After finding the line with "McAlexander Fieldhouse" in the entries below, retype exactly each line from there through the line with "Along those lines, we", including that final line.

※

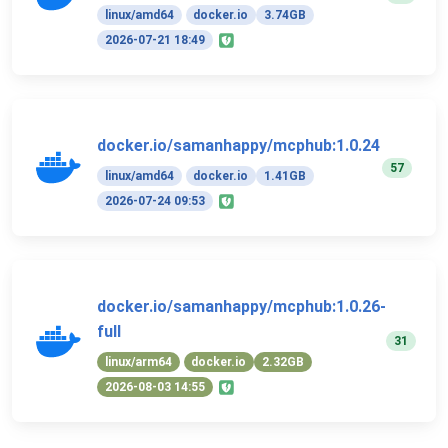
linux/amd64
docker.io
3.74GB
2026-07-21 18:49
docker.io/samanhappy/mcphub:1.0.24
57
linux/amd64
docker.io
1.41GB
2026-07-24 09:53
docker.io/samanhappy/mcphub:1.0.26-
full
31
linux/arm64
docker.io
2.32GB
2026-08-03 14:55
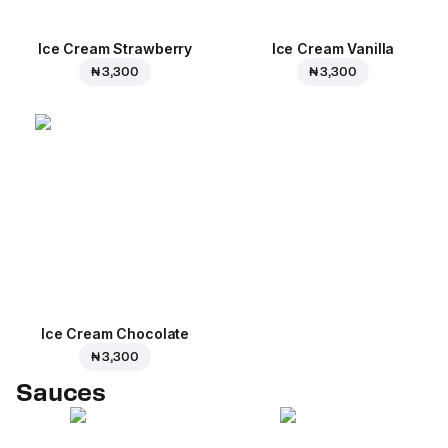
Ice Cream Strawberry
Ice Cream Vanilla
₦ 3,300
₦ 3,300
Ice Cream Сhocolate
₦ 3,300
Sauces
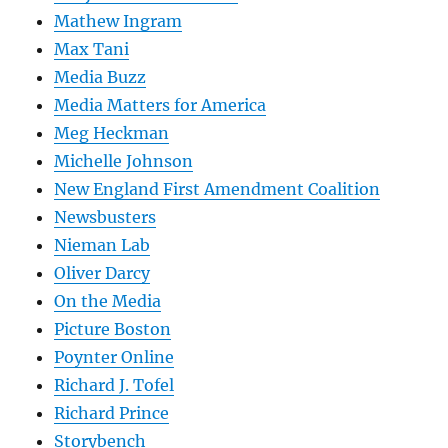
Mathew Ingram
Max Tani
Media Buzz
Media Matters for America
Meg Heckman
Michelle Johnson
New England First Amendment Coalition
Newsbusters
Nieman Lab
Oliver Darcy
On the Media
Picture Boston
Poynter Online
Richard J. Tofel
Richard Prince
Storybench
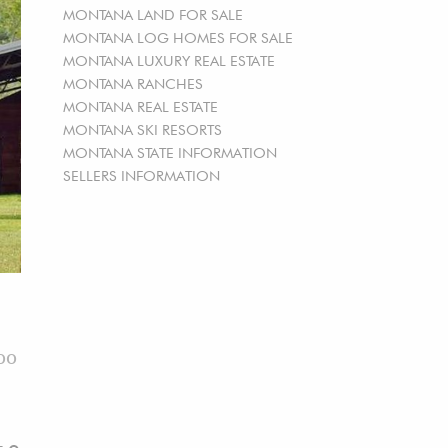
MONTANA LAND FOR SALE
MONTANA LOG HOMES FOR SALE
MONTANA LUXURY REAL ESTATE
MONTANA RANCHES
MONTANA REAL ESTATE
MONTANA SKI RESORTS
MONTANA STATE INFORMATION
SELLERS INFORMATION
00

※

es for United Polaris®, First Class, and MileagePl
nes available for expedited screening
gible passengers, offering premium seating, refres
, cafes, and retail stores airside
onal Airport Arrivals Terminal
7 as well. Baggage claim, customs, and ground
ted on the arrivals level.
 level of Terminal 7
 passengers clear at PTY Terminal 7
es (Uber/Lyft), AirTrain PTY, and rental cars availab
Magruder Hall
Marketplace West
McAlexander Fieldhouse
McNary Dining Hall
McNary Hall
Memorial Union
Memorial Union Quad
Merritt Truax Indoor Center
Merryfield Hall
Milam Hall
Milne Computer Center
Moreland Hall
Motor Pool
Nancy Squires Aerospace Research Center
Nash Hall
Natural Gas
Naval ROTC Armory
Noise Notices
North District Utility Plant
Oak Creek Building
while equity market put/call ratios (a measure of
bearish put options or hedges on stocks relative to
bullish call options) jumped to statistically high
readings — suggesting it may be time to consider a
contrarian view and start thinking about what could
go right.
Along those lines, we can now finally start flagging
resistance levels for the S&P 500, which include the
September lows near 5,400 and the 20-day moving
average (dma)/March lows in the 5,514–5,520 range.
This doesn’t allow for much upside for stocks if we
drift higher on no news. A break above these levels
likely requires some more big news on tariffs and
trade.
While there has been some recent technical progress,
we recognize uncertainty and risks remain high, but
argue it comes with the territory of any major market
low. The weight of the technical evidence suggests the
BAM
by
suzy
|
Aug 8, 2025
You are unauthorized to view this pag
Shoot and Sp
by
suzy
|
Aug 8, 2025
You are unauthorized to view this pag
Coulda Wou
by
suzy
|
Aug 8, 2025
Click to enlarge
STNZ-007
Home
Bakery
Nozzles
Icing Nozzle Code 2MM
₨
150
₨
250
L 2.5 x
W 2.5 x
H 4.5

※

### Written response
McAlexander Fieldhouse
McNary Dining Hall
McNary Hall
Memorial Union
Memorial Union Quad
Merritt Truax Indoor Center
Merryfield Hall
Milam Hall
Milne Computer Center
Moreland Hall
Motor Pool
Nancy Squires Aerospace Research Center
Nash Hall
Natural Gas
Naval ROTC Armory
Noise Notices
North District Utility Plant
Oak Creek Building
while equity market put/call ratios (a measure of
bearish put options or hedges on stocks relative to
bullish call options) jumped to statistically high
readings — suggesting it may be time to consider a
contrarian view and start thinking about what could
go right.
Along those lines, we can now finally start flagging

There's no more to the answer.